■ **WHAT THE TASK REQUIRES**:
Find the line with "Crested Butte Podcast" in the data below. Repeat it and every line after it up to the end, exactly, but drop the pictures.
..........
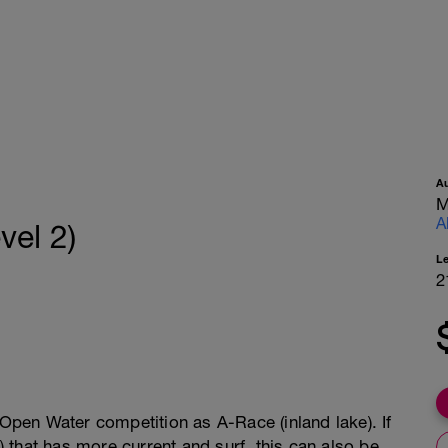
A
M
A
vel 2)
L
2
 Open Water competition as A-Race (inland lake). If
that has more current and surf, this can also be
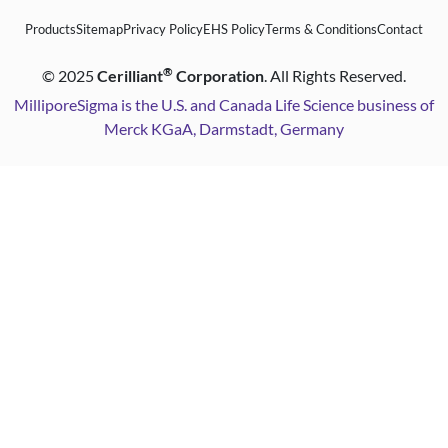
Products
Sitemap
Privacy Policy
EHS Policy
Terms & Conditions
Contact
®
©
2025
Cerilliant
Corporation
. All Rights Reserved.
MilliporeSigma is the U.S. and Canada Life Science business of
Merck KGaA, Darmstadt, Germany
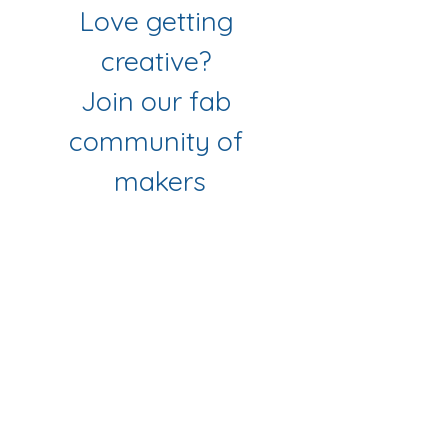
Love getting 
creative? 
Join our fab 
community of 
makers
Sign up to get workshop 
updates, creative tips & early-
bird access to new classes.
First name
*
Last name
*
Email
*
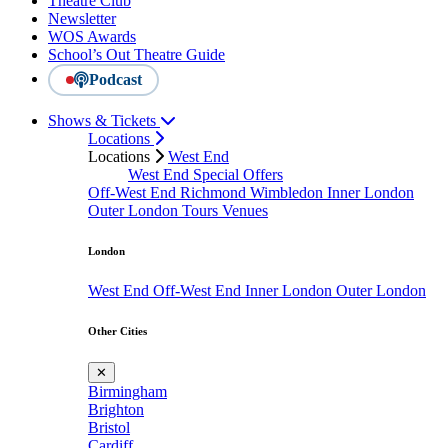
Theatre Club
Newsletter
WOS Awards
School’s Out Theatre Guide
Podcast
Shows & Tickets
Locations
Locations
West End
West End Special Offers
Off-West End
Richmond
Wimbledon
Inner London
Outer London
Tours
Venues
London
West End
Off-West End
Inner London
Outer London
Other Cities
✕
Birmingham
Brighton
Bristol
Cardiff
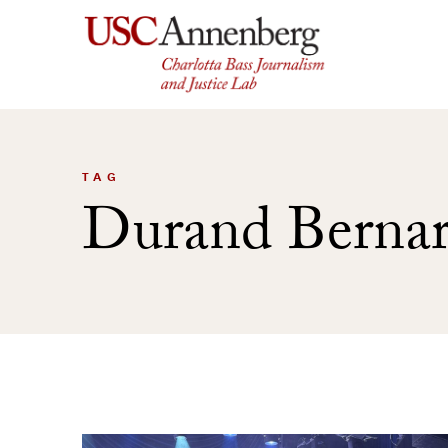
Skip
to
content
TAG
Durand Bernar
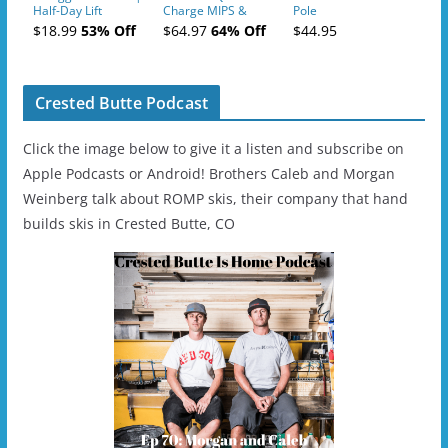
Half-Day Lift
Charge MIPS &
Pole
Tickets (AM or PM)
Charge
$18.99
53% Off
$64.97
64% Off
$44.95
- 2019-04-11
Ski/Snowboard
Helmet - Unisex
Crested Butte Podcast
Click the image below to give it a listen and subscribe on
Apple Podcasts or Android! Brothers Caleb and Morgan
Weinberg talk about ROMP skis, their company that hand
builds skis in Crested Butte, CO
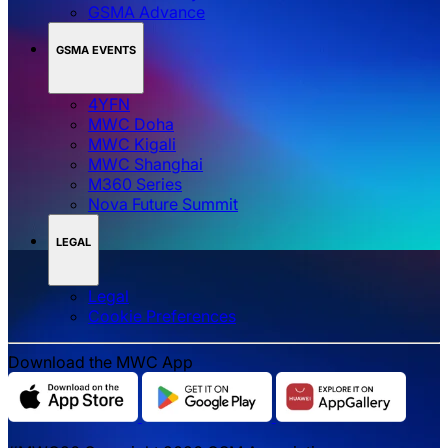
GSMA Advance
GSMA EVENTS
4YFN
MWC Doha
MWC Kigali
MWC Shanghai
M360 Series
Nova Future Summit
LEGAL
Legal
‌‌Cookie Preferences
Download the MWC App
..........
■ **TASK RESULT**:
Crested Butte Podcast
Click the image below to give it a listen and subscribe on
Apple Podcasts or Android! Brothers Caleb and Morgan
Weinberg talk about ROMP skis, their company that hand
builds skis in Crested Butte, CO
GSMA Advance
GSMA EVENTS
4YFN
MWC Doha
MWC Kigali
MWC Shanghai
M360 Series
Nova Future Summit
LEGAL
Legal
‌‌Cookie Preferences
Download the MWC App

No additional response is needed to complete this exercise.